Changing DPLA Identifiers
DPLA tries to ensure that the IDs we mint for your records will not change over time. However, this requires that the value we base our identifier on does not change over time. One issue discovered during the development of ingestion3 was that in the original ingestion1 system in some cases the value we based our identifiers on were not stable and did in fact change over time.
History of DPLA identifiers in ingestion1
The ID minting service in ingestion1 is called select-id
(https://github.com/dpla/ingestion/blob/develop/lib/akamod/select-id.py).

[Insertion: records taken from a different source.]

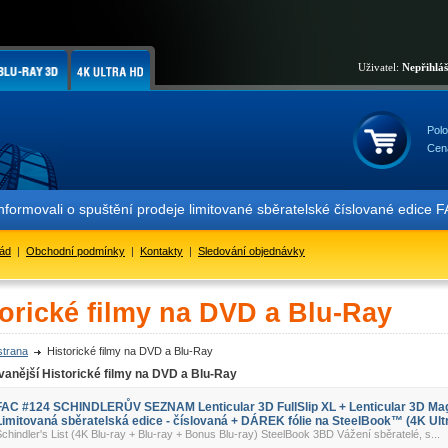
Uživatel:
Nepřihlá
Polo
Cen
informovali o spuštění prodeje limitované sběratelské číslované ed
řád
|
Obchodní podmínky
|
Kontakty
|
Sledování objednávky
torické filmy na DVD a Blu-Ray
strana
Historické filmy na DVD a Blu-Ray
anější Historické filmy na DVD a Blu-Ray
FAC #124 SCHINDLERŮV SEZNAM Lenticular 3D FullSlip XL + Lenticular 3D Ma
Limitovaná sběratelská edice - číslovaná + DÁREK fólie na SteelBook™ (4K Ultr
chindler's List (4K Blu-ray + Blu-ray + Bonus Blu-ray) SteelBook 3BD Vážení sběratelé, s...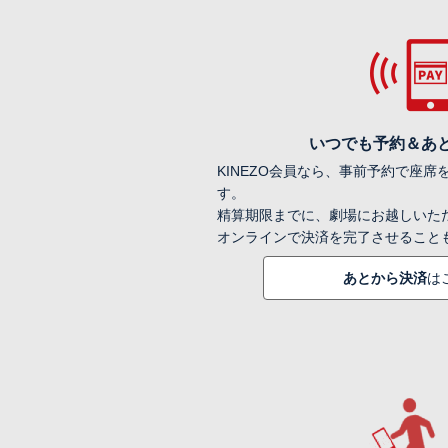
いつでも予約＆あ
KINEZO会員なら、事前予約で座
す。
精算期限までに、劇場にお越しいた
オンラインで決済を完了させること
あとから決済
は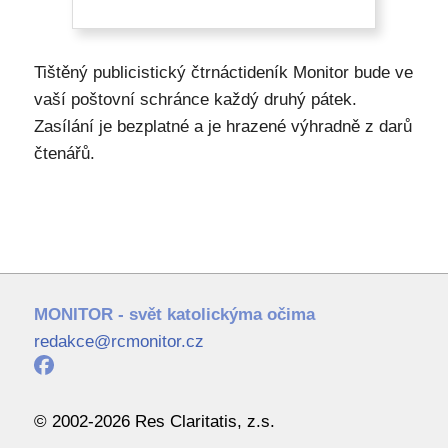
Tištěný publicistický čtrnáctideník Monitor bude ve
vaší poštovní schránce každý druhý pátek.
Zasílání je bezplatné a je hrazené výhradně z darů
čtenářů.
MONITOR - svět katolickýma očima
redakce@rcmonitor.cz
© 2002-2026 Res Claritatis, z.s.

This service pulls values from the field specified by the prop parameter (default field is 'handle' which is just an alias for the dc:identifier field). It will use the last absolute URI and if no URI is present then it will use the first value in the specified field. Next, the base identifier has all white space characters replaced with a double under bar (__
). Finally an optional prefix and double dash (--
) is prepended to the base identifier. This prefix is a way of "salting" identifiers to prevent collisions between data providers.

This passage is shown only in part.